I discovered that with increasing load, the angle of incidence at the wing tips increased perceptibly. It suddenly dawned on me that this increasing angle of incidence was the cause of the wing’s collapse, as logically the load resulting from the air pressure in a steep dive would increase faster at the wing tips than at the middle. The resulting torsion caused the wings to collapse under the strain of combat maneuvers.

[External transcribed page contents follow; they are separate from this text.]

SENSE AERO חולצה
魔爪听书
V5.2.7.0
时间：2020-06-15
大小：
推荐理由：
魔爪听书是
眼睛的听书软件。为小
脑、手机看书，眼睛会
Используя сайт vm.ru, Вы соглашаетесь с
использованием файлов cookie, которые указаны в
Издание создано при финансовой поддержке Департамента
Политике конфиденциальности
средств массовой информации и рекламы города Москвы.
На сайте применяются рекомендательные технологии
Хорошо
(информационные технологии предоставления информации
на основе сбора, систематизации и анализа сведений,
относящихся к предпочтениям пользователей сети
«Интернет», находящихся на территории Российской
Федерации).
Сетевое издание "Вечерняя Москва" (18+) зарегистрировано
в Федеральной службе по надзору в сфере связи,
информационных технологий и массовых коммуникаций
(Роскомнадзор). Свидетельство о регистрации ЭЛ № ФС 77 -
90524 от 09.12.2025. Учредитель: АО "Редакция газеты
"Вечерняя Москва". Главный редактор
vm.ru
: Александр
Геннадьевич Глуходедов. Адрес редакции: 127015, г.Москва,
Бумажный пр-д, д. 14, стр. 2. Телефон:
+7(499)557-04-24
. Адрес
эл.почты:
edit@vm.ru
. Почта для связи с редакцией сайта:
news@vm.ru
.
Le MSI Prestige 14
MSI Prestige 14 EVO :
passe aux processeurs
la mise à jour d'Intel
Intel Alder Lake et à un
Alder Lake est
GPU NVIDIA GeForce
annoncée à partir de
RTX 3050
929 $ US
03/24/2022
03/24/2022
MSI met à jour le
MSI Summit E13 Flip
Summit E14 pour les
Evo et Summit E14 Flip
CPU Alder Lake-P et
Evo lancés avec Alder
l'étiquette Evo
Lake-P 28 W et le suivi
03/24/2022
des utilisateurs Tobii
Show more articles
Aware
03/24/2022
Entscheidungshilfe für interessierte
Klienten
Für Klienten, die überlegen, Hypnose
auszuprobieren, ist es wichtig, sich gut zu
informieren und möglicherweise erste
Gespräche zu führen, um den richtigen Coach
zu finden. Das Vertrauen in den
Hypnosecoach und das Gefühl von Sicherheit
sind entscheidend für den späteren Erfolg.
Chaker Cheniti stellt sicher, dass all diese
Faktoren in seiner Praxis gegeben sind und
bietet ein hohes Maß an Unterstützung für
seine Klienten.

—A. H. G. Fokker in The Flying Dutchman, Henry Holt and Company, 1931
The field of static aeroelasticity is the study of flight-vehicle phenomena associated with the interaction of aerodynamic loading induced by steady flow and the resulting elastic deformation of the lifting-surface structure. These phenomena are characterized as being insensitive to the rates and accelerations of the structural deflections. There are two classes of design problems that are encountered in this area. The first and most common to all flight vehicles is the effects of elastic deformation on the airloads, as well as effects of airloads on the elastic deformation, associated with normal operating conditions. These effects can have a profound influence on performance, handling qualities, flight stability, structural-load distribution, and control effectiveness. The second class of problems involves the potential for static instability of the lifting-surface structure to result in a catastrophic failure. This instability is often termed “divergence” and it can impose a limit on the flight envelope. Simply stated, divergence occurs when a lifting surface deforms under aerodynamic loads in such a way as to increase the applied load, and the increased load deflects the structure further—eventually to the point of failure. Such a failure is not simply the result of a load that is too large for the structure as designed; instead, the aerodynamic forces actually interact with the structure to create a loss of effective stiffness. This phenomenon is explored in more detail in this chapter.
The material presented in this chapter is an introduction to some of these static aeroelastic phenomena. To illustrate clearly the mechanics of these problems and yet maintain a low level of mathematical complexity, relatively simple configurations are considered. The first items treated are rigid aerodynamic models that are elastically mounted in a wind-tunnel test section; such elastic mounting is characteristic of most load-measurement systems. The second aeroelastic configuration to be treated is
Figure 4.1. Planform view of a wind-tunnel model on a torsionally elastic support
a uniform elastic lifting surface of finite span. Its static aeroelastic properties are similar to those of most lifting surfaces on conventional flight vehicles.